Pescadería Coruñesas
A todas les unía algo común: nada más cruzar el umbral, un mosaico inconfundible de aromas envolvía al cliente: mezcla de maderas, especias y salazones. En las estanterías se alineaban latas, paquetes de legumbres, azúcar, fideos, aceite. Tras el mostrador corrido de mármol blanco, una pared repleta de cajones basculantes guardaba arroz, garbanzos, lentejas y judías, cada uno con su cacillo correspondiente para servir en la balanza. Allí convivían la balanza romana, las guillotinas para cortar el bacalao —que el tendero manejaba con una destreza casi quirúrgica—, los molinillos de café y el medidor de aceite sobre el bidón oculto bajo el mostrador. Hoy, todo es material de museo etnográfico.

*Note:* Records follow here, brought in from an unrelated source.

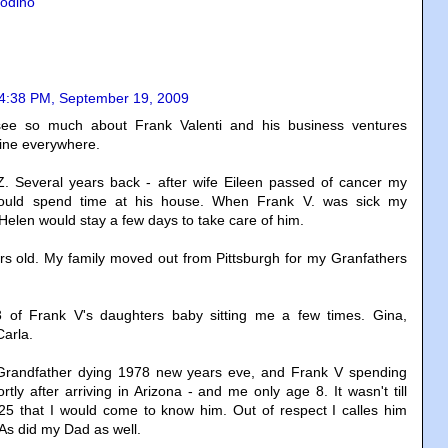
odino
4:38 PM, September 19, 2009
ee so much about Frank Valenti and his business ventures
ine everywhere.
Z. Several years back - after wife Eileen passed of cancer my
uld spend time at his house. When Frank V. was sick my
elen would stay a few days to take care of him.
rs old. My family moved out from Pittsburgh for my Granfathers
 of Frank V's daughters baby sitting me a few times. Gina,
arla.
randfather dying 1978 new years eve, and Frank V spending
hortly after arriving in Arizona - and me only age 8. It wasn't till
25 that I would come to know him. Out of respect I calles him
As did my Dad as well.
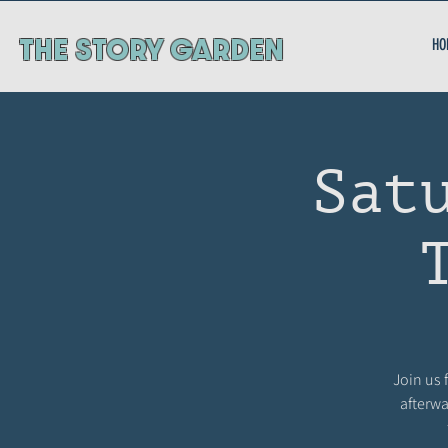
ThE STORY GARDEN
HO
Sat
Join us 
afterwa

Ultramarinos La Confianza, en Huesca
En la zona del público, un banco corrido de madera invitaba a la espera, junto a sacos de arpillera, cajas redondas de arenques y el manubrio para llenar las botellas de aceite que los clientes traían vacías. Del techo pendían los grandes bacalaos en salazón, guardianes silenciosos del local. Los tenderos solían vestir bata o mandilón gris, siempre con el lápiz en la oreja, como si formara parte de su anatomía. Sin caja registradora, hacían las cuentas en papel de estraza, donde envolvían los productos con rapidez. A quienes tenían cuenta, les anotaban los gastos en una libreta apaisada que eran, en sí mismas, pequeños archivos de la vida cotidiana de los barrios. Se convirtieron en pioneros en incorporar las novedades del sector: los tambores de detergente, la leche pasteurizada en bolsas, y, por supuesto, en los años 60 el papel higiénico El Elefante que lucía en imponentes torres. En Ferrol el maragato Faustino del Palacio inventaba unos polos de cocacola con simples cubiteras de hielo que hacían furor.

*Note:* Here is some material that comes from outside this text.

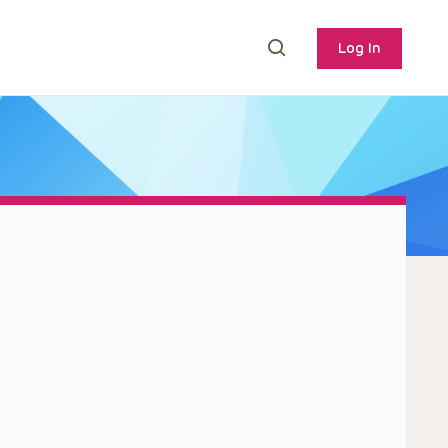
Log In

Papel higiénico El Elefante
No tenían dependientes: solo hijos o sobrinos que les ayudaban en la tienda. Lo curioso es que no les pagaban sueldo alguno hasta que cumplían 30 años, una edad tardía. Entonces les daban toda la suma debida de golpe para que pudieran abrir su propio negocio… e ipso facto marchaban a la Maragatería a buscar esposa o casarse con su prometida. Se ha escrito que durante este tiempo de espera ningún hombre podía tontear con ella, porque en ese caso multaban a la familia del merodeador. Sí, multaban. Como dicen los gallegos « amigos, amiguiños, pero a vaquiña polo que vale»
Tienda de ultramarinos
La huella de la gesta maragata
En las capitales españolas, un buen número de apellidos se siguen reconociendo como genuinamente maragatos y el lema «Arrieritos somos y en el camino nos encontraremos» aunque hoy popularmente tergiversado con connotación de venganza, para ellos era y es signo de solidaridad: el recuerdo de aquellos hombres que compartían camino y se ayudaban en penalidades y peligros.
Maragatos
Aunque la arriería desapareció, la memoria de aquellos hombres que hicieron de una tierra áspera una patria de grandeza sigue grabada en la identidad leonesa. Las casas maragatas, con sus portones imponentes y patios de piedra, son la huella viva de un esplendor que el tiempo no ha logrado borrar. En cada muro, resuena aún el eco de los carros, el aliento de las mulas y el ir y venir de mercancías que sostuvieron el pulso económico de media península.
Tipos leoneses
Porque estos hombres no fueron solo arrieros: fueron guardianes del tránsito, artesanos del movimiento, sostén de reinos y ciudades. Y lo más importante: su gesta no se mide en las cargas transportadas, sino en la huella moral que dejaron desafiando al tiempo convertidos en leyenda. En aquel mundo donde la palabra valía más que cualquier contrato o juramento, los maragatos hicieron del deber un mandato existencial y del honor su ley.